The Securities and Exchange Board of India (Delisting of Equity Shares) Regulations, 2009;
and

The Securities and Exchange Board of India (Buyback of Securities) Regulations, 1998;

5. any other laws as may be applicable specifically to the company.

Conclusion

While the Companies Act, 2013 has opened up a significant area of practice for Company
Secretaries, it casts immense responsibility on Company Secretaries, and poses a great
challenge to justify fully, the faith and confidence reposed in them.The reporting clause of
MR-3 - I/We hereby report that in my/our opinion, the company has, during the audit period
covering the financial year ended on_____, _____ complied with the statutory provisions
listed hereunder and also that the Company has proper Board-processes and compliance-
mechanism in place to the extent, in the mannerand subject to the reporting made hereinafter
. cast an enormous responsibility on the part of Company Secretary in
practice.
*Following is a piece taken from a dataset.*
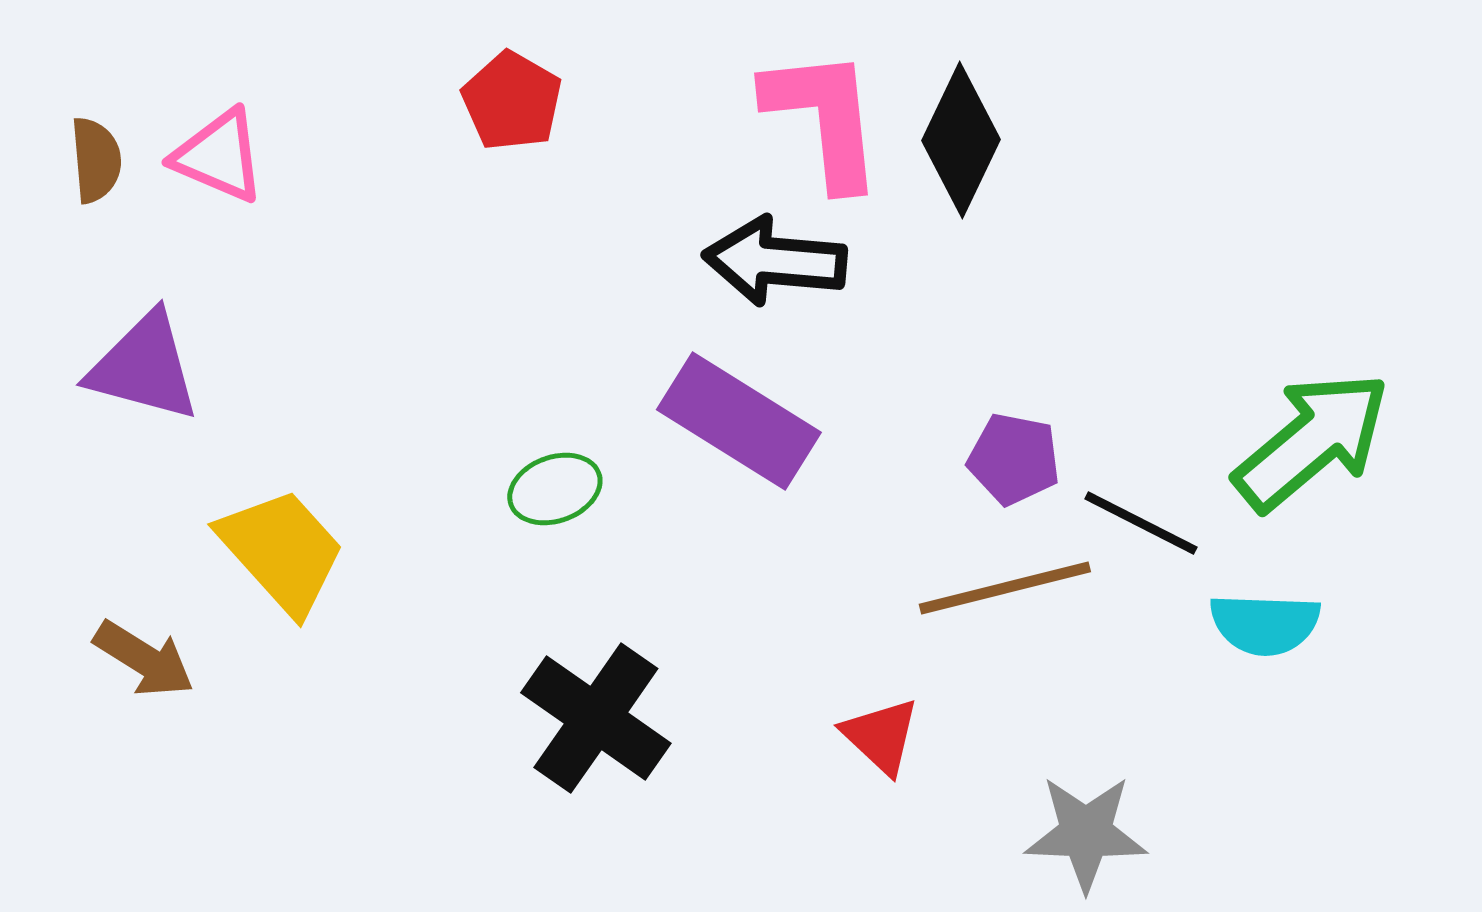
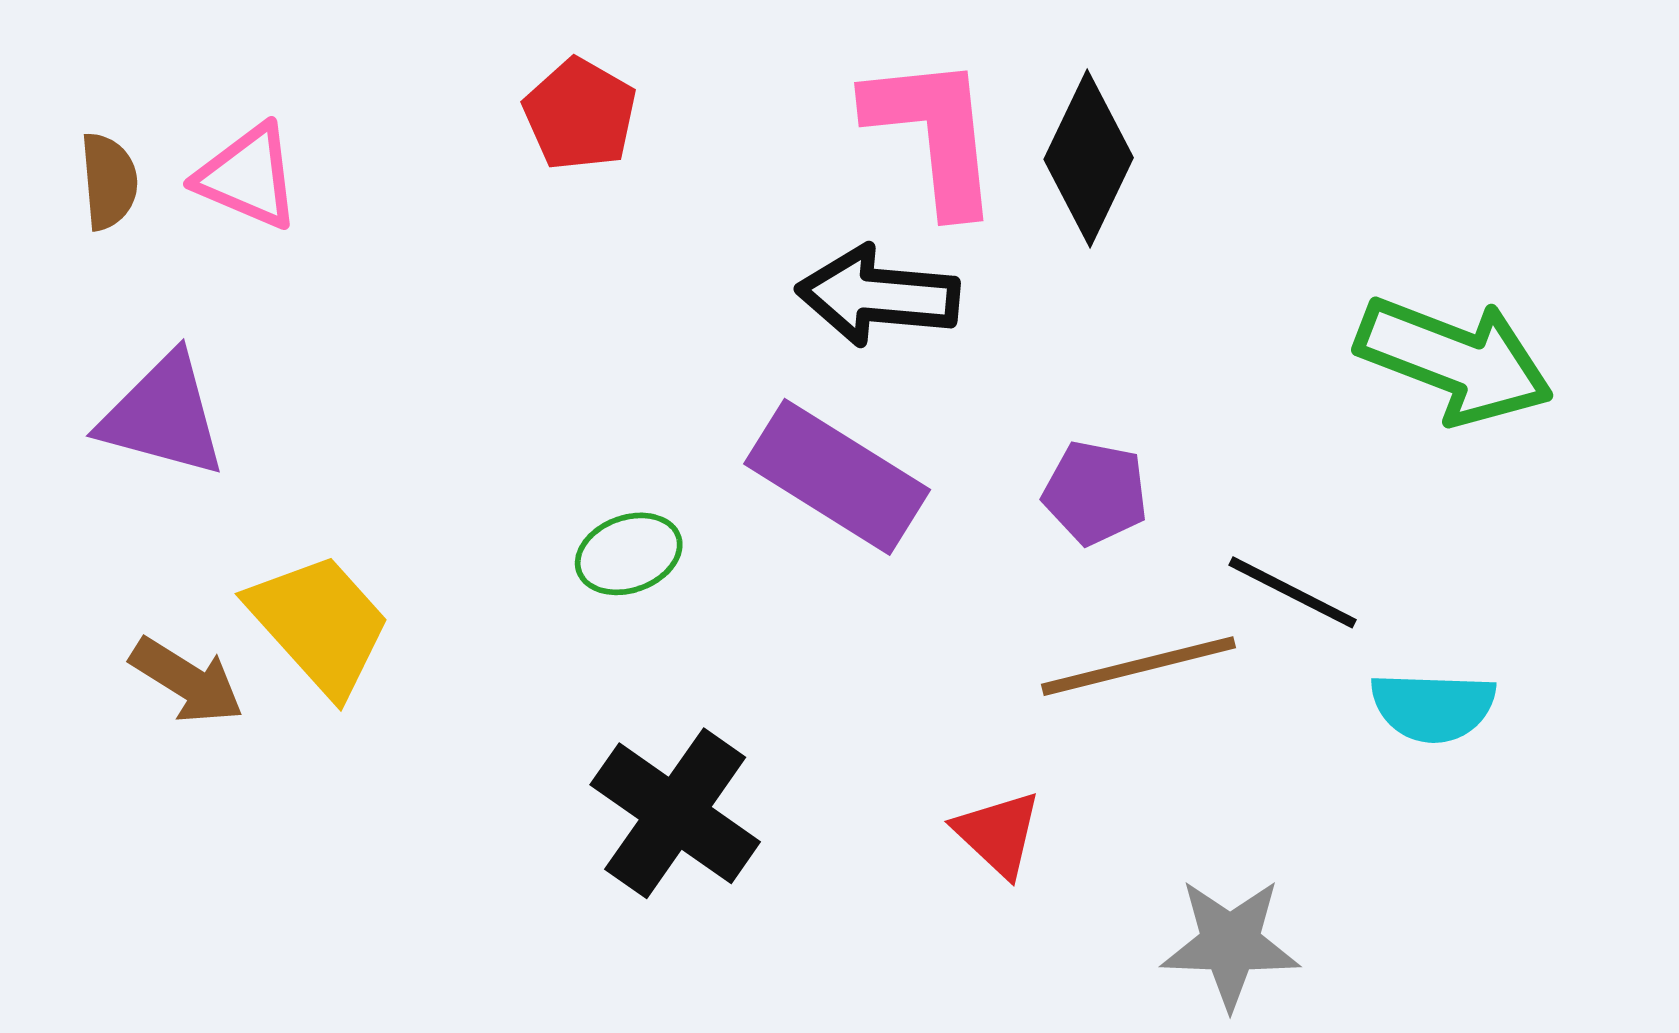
green arrow: (1312, 441) -> (1455, 360), moved, turned 61
purple pentagon: (1014, 459) -> (1095, 493), moved
brown arrow: (144, 659) -> (187, 681), moved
It, therefore, becomes imperative for the PCS that he exercises great care and
caution while issuing the Secretarial Audit report and also adheres to the highest standards of
professional ethics and excellence in providing his services. Secretarial Audit is to be on the
principle of Prevention is better than cure rather than post mortem exercise and to find
faults.

Also, there is no cap proposed on maximum number of secretarial audits which a practicing
company secretary could conduct. A cap of reasonable number of secretarial audits would be
desirable for equity, quality and efficiency.

ICSI suggestions to Ministry

The regulator of profession of Company Secretary believes that the legislative intention of
this section 204 of the Act is that every listed company, big or small, and every big company
needs secretarial audit. It does not envisage distinction between private and public companies.
The need for a company to have secretarial audit company can be linked to scale of
operations or presence which can be determined in terms of paid up capital, turnover, number
of employees, number of shareholders, outstanding borrowings, kinds of business etc. and has
no link whether a company is public or private. In fact, we had moved to a regime where the
law endeavors to provide level playing field to all kinds of market participants. In fact
Companies Act, 2013 has done away with most of the exemptions/relaxations available to
private companies under the earlier law. This is found on the profound realization that serious
misdemeanor have been noticed in many private companies. The exclusion of private
companies, irrespective of their size, from secretarial audit gives a message that the matters
covered under such audit such as compliance with applicable laws is not important. It is at
least as important as the financial audit which is compulsory for every company. That is why
it is part of the Corporate Governance Voluntary Guidelines, 2009 of Ministry of Corporate
Affairs which is applicable to all companies.

The Institute of Company Secretaries of India has made a representation (dated 02nd April,
2014) to the Ministry of Corporate Affairs for amending the rules relating to Secretarial Audit
and making it applicable to all those companies which are at least subject to Internal Audit
u/s 138 of the Act.Now, the new Government of 16th Lok Sabha will be tested, how it comes
up with this representation/suggestion of ICSI.

Thanks for reading!!
Reference to Act means Companies Act, 2013 unless stated otherwise.
Views are personal and may not be relied as an opinion on any statutory act, section or rule.